Whatever decision the school leadership takes, the latest setback makes 2014 the earliest a primary section can

“Even though the outcome of the meeting was expected, we are bitterly disappointed,” said governors’ chair Sue Nyman. the college and its supporters had done everything possible to satisfy the council.

She claimed “Hertfordshire’s decision totally ignores the many desperate Jewish parents who are unable to
find Jewish primary places locally for their children. The authority did not really appreciate the importance that parents attach to a Jewish education.”

As part of an intensive lobbying campaign, Yavneh handed in a petition with more than 1,000 signatories backing the application.

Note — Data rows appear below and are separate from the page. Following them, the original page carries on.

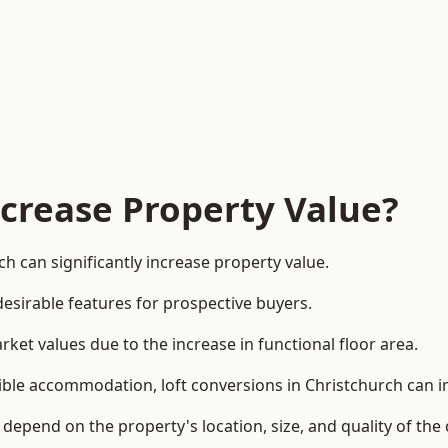
ncrease Property Value?
h can significantly increase property value.
esirable features for prospective buyers.
ket values due to the increase in functional floor area.
exible accommodation, loft conversions in Christchurch can 
l depend on the property's location, size, and quality of th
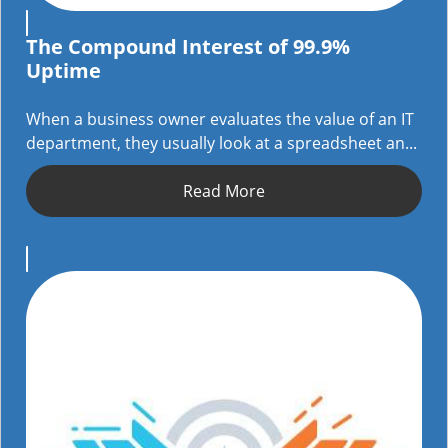
The Compound Interest of 99.9%
Uptime
When a business owner evaluates the value of an IT
department, they usually look at a spreadsheet an...
Read More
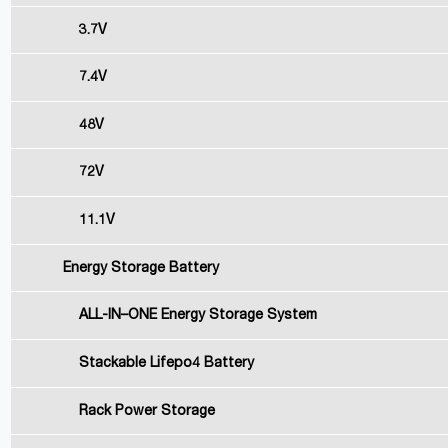
3.7V
7.4V
48V
72V
11.1V
Energy Storage Battery
ALL-IN–ONE Energy Storage System
Stackable Lifepo4 Battery
Rack Power Storage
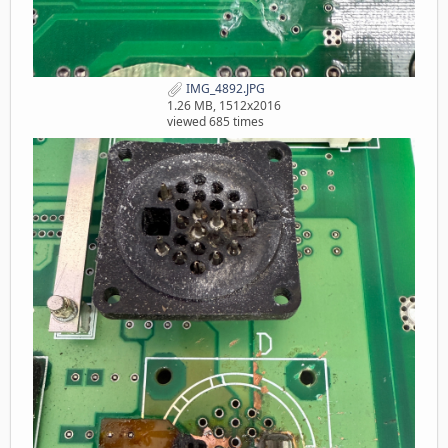
IMG_4892.JPG
1.26 MB, 1512x2016
viewed 685 times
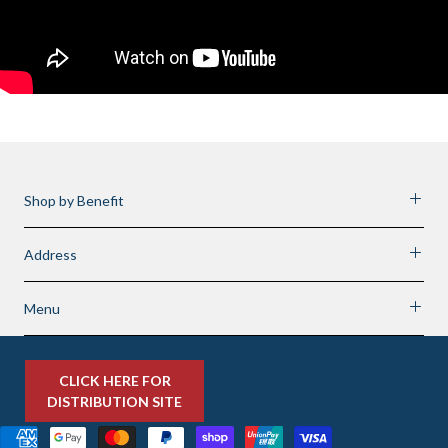
Shop by Benefit
Address
Menu
CLICK HERE FOR
DISTRIBUTION SITE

At the nearby Borehamwood and Elstree Synagogue, chairman Mike Cohen highlighted the shortage of Jewish primary places in the locality.

“I understand that last year over 80 Jewish parents reluctantly had to send their children out of the area to find reception places,” he said. “With the removal of transport subsidies, many parents will be unable to continue sending their children to Jewish schools out of the borough as the cost will be too prohibitive. this simply cannot be right.”

One local parent affected by Hertfordshire’s decision is Aaron Kaye, whose four-year-old son Zach will be
starting school in September. He and his wife Debbie want Zach to attend a Jewish school “but it will probably
have to be one outside the area. We desperately need a Jewish primary school
here in Borehamwood,” he said.

“Everything is in place. They have the site, they have planning permission. it’s obvious that if we want a Jewish primary school in Borehamwood, the Yavneh proposals will be the quickest way to achieve our aim.”